They kind of have to at some point, otherwise you're using artificial nitrogen
to top up the soil and that's not just bad for the soil but is also depleting
a limited resource (The nitrogen comes from what IIRC is, a single mine).

I remember reading about some farmers that managed to buck the usual
statistics by getting around half a thousand chickens to an acre of farmland
-- the chickens acted as a natural form of pest-control for the farmland, and
their shit and corpses (when they died) provided a natural source for the NPK
needed to feed the soil.

The thing is, vegans forget that plants, etc. have all evolved with death as
part of the equation.

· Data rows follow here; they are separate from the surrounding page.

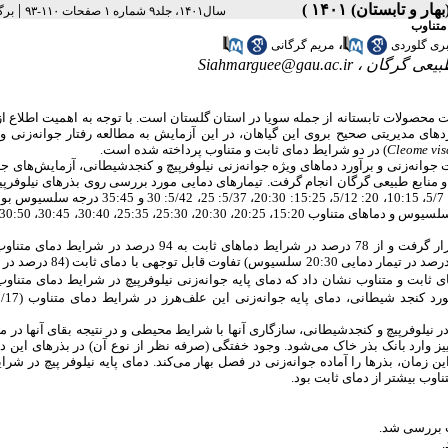
|
سال۱۴۰۱، جلد۹ شماره ۱ صفحات ۱۱۰-۹۳
برگ
،
ری گلوردی
مریم گرگانی
Siahmarguee@gau.ac.ir
ع طبیعی گرگان
حصولات تابستانه از جمله سویا در استان گلستان است. با توجه به اهمیت اطلاع از د
‌های مدیریتی صحیح بروی این گیاهان، در این آزمایش به مطالعه رفتار جوانه‌زنی و
) در دو شرایط دمای ثابت و متناوب پرداخته شده است.
Cleome vis
انه‌زنی و برآورد دماهای ویژه جوانه‌زنی نیلوفرپیچ و کنجدشیطانی، آزمایش‌های جداگا
 و منابع طبیعی گرگان انجام گرفت. تیمارهای دمایی مورد بررسی روی بذرهای نیلوفرپ
دماهای ثابت 10، 15، 17، 20، 25، 30، 35 و 40 درجه سلسیوس و دماهای متناوب 5/12: 5/7، 10:15، 20: 5/12، 15:25: 20:30، 
نتایج نشان داد که جوانه‌زنی بذر نیلوفرپیچ تحت‌تأثیر مثبت دماهای متناوب قرار گرفت و از 78 درصد در شرایط دماهای ثابت به 94 
 نیلوفرپیچ و کنجدشیطانی، سازگاری آنها با شرایط محیطی و در نتیجه بقای آنها در محی
 وارد بانک بذر خاک می‌شود. وجود خفتگی (صرفه نظر از نوع آن) در بذرهای این دو 
 زمان، بذرها را آماده جوانه‌زنی در فصل بهار می‌کند. دمای پایه نیلوفر پیچ در شرا
ناوب بیشتر از دمای ثابت بود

Animal death is required in some form, to supply the
micro-organisms in the soil with the proper nutrients. Anyone who has studied
farming and agriculture knows that the ideal isn't to eliminate animal death
(something that is pretty much impossible unless you want to destabilize the
ecosystem and starve your plants), but try to minimize it and ensure that the
death is not wasted.

I think this mistake in understanding goes back to school, where children are
taught that if you give plants soil, water and sunlight, they will grow. They
could take that opportunity to talk about the NPK cycle, the billions of
micro-organisms in the soil that need to be fed to provide the plants with
nutrients, the fact that dead animals help feed the plants and the micro-
organisms, etc. Not teaching children about this when children are capable of
understanding it is a disservice given that for many people that is the _only_
schooling that they will ever have on farming and agriculture.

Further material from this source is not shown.